About two-thirds of people say that they prefer the gift of money to pay for experiences, bills, or personal spending, according to a 2019 online survey of U.S. adults conducted by Early Warning Services, LLC, the network operator behind the Zelle payments network.
While giving money seems impersonal, it can be the greatest gift of all for those who need cash to cover their expenses, or for those whose idea of the perfect gift is the freedom to treat themselves.
The best way to give a gift is to give people what they want, not what you think they should have, says Elaine Swann, an etiquette expert. That can mean sending them money so that they can choose how they want to spend it.
Giving the gift of money is becoming more widely accepted, too: "It used to be a taboo thing to give money or ask for it, but it's now becoming part of our society to give gifts of money and then to graciously accept those gifts as well," says Swann.
Across all generations, money for personal spending is the No. 1 present when ranked against tangible gifts, experiences, and money for bills or experiences, according to the Zelle study, but younger people are on record as being the most excited. "Millennials have definitely changed the landscape in terms of the way we give gifts now," says Swann.

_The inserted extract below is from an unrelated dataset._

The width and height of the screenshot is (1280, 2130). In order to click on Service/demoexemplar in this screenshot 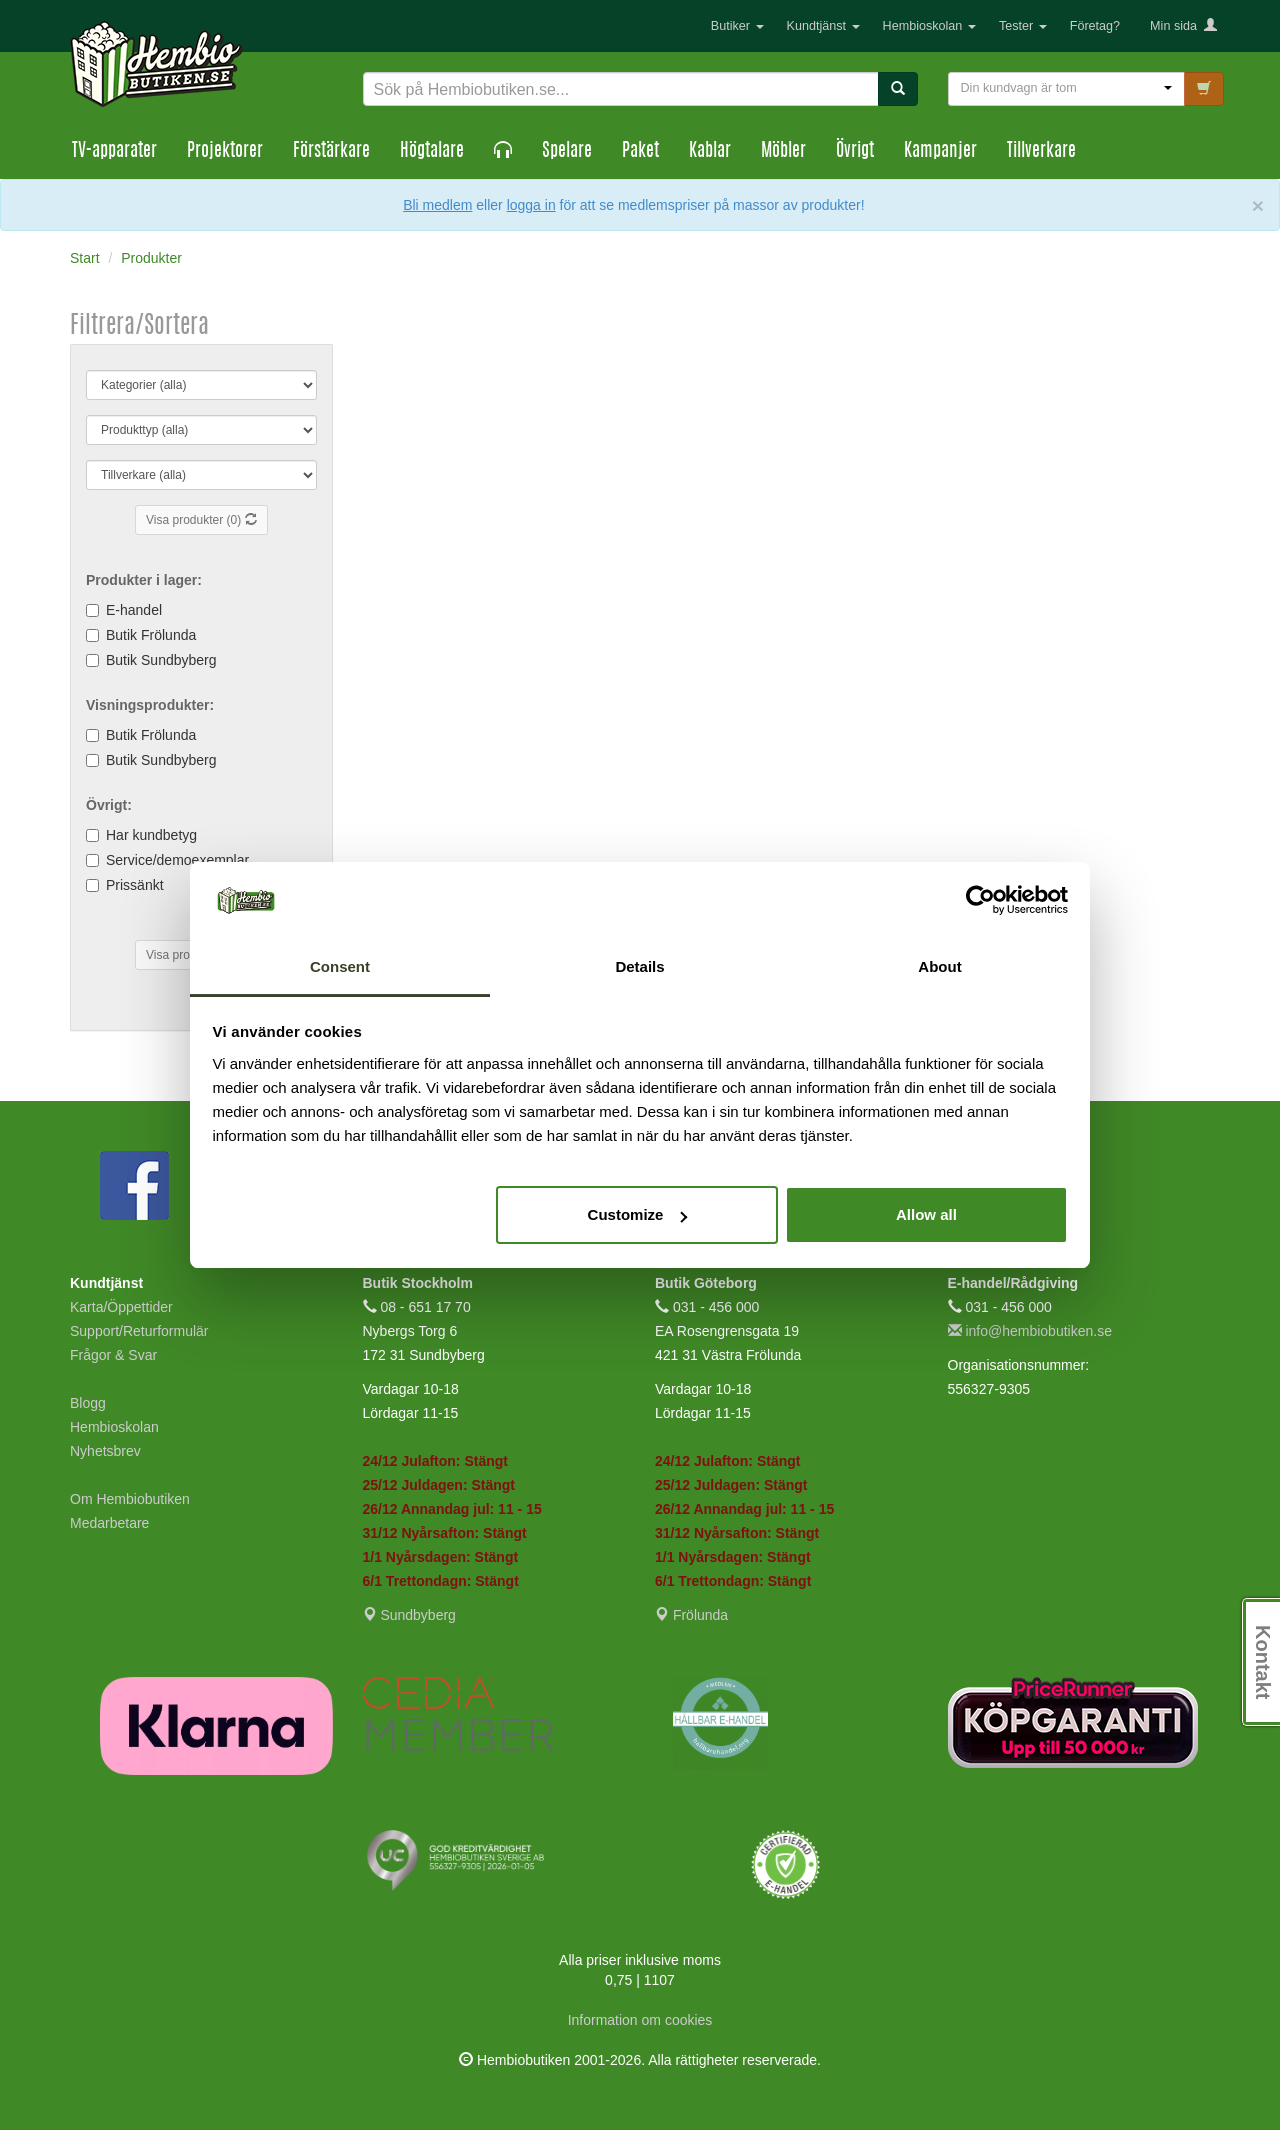, I will do `click(177, 860)`.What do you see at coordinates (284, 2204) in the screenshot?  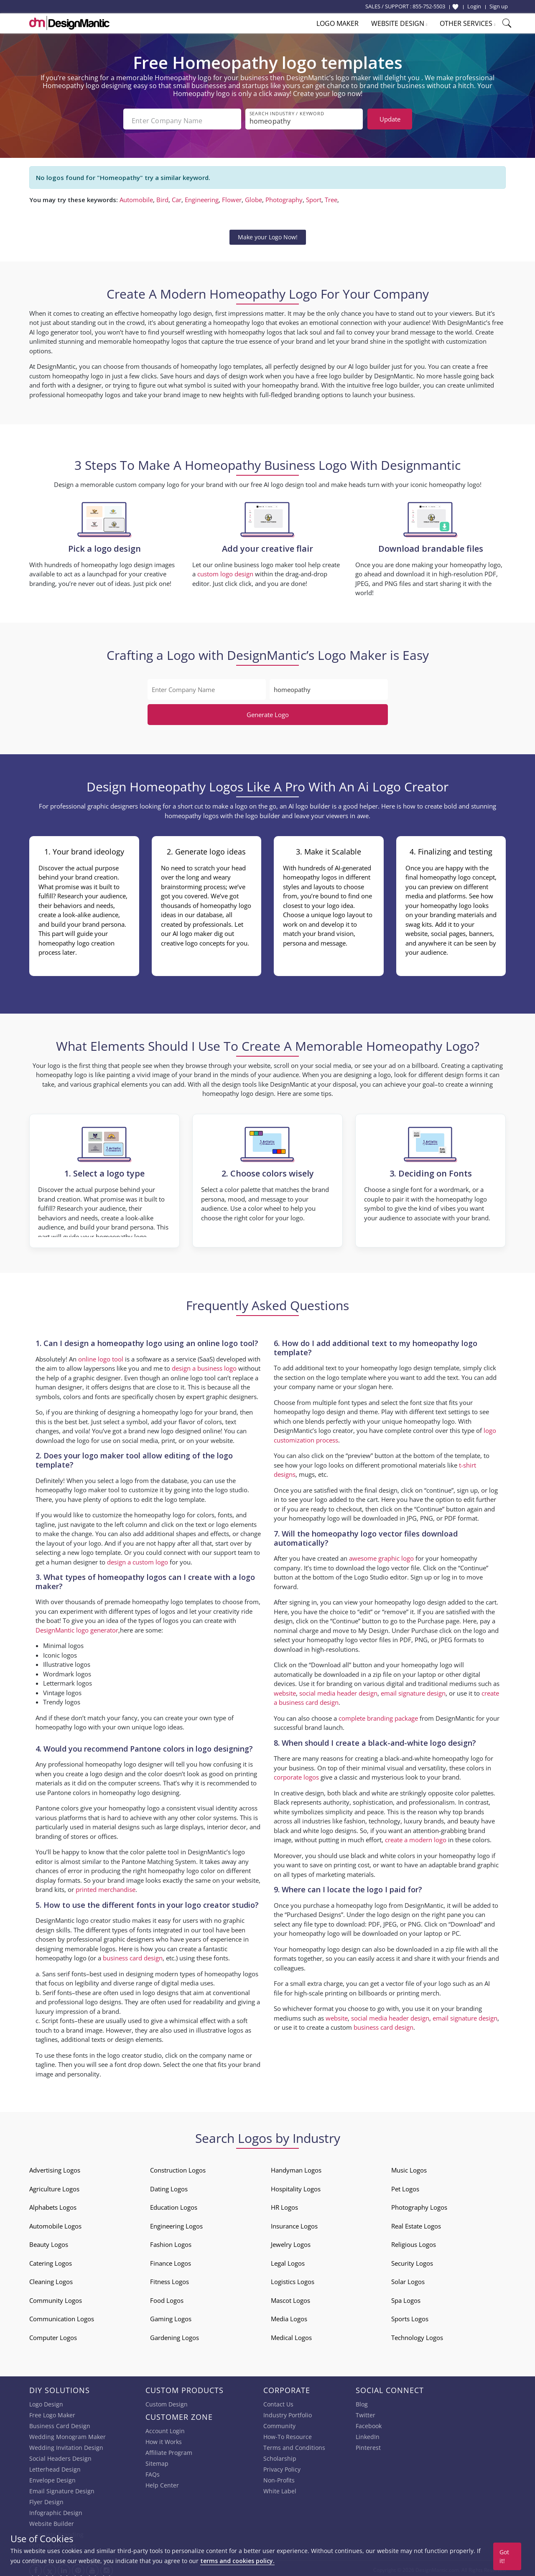 I see `HR Logos` at bounding box center [284, 2204].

Here are some guidelines for graciously giving the gift of money over the holiday season.
The actual amount you give will ultimately depend on your budget and what you're able to give.

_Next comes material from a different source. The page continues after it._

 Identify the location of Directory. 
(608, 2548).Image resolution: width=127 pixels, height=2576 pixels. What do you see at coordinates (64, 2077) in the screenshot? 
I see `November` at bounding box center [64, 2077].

Swann recommends that gift givers use the "onion method" to help decide how much to give. Think of the outer layers of the onion as distant friends or family members, who will likely receive a gift in the $20-$25 range. From there, increase the amount you give with each layer. If $20 is on the lower end, then you might give up to $100 or more for closer friends and family members.
Based on your financial situation and how much you have set aside for gifts, you'll be able to come to a dollar amount that you feel comfortable giving to each recipient. Then factor in each recipient's age, how close you are to them, and what you envision they might spend the money on.
Mobile payment apps and online services have also made it faster and safer to give money. Whereas a traditional holiday card with a $20 bill in it may get lost, sending a payment digitally ensures that your money is going to the right place and that the recipient won't lose it.
Video by Courtney Stith
In the same way that you put thought into giving a physical gift to your loved ones, set aside some time to think about how you can make sending money more personal and potentially meaningful.
"The way you personalize the gift of money is to go on what I call a 'reconnaissance mission,'" says Swann. "Do a little bit of research on that particular person, comb their social media pages, and really get an idea of things that they like or that interest them."
Maybe the recipient has mentioned wanting to take a vacation, or wanting see a particular movie. If you're sending them a mobile payment, include a note that specifies what you imagine they can use the money for. For example, you might say, "Put this towards that trip you're planning." That level of detail shows that you've paid attention and turns what could be seen as impersonal into a thoughtful gesture.
"The whole idea behind gift giving is to think about what the other person would enjoy most," says Swann. "Above all else, you should really be thoughtful about your gift giving."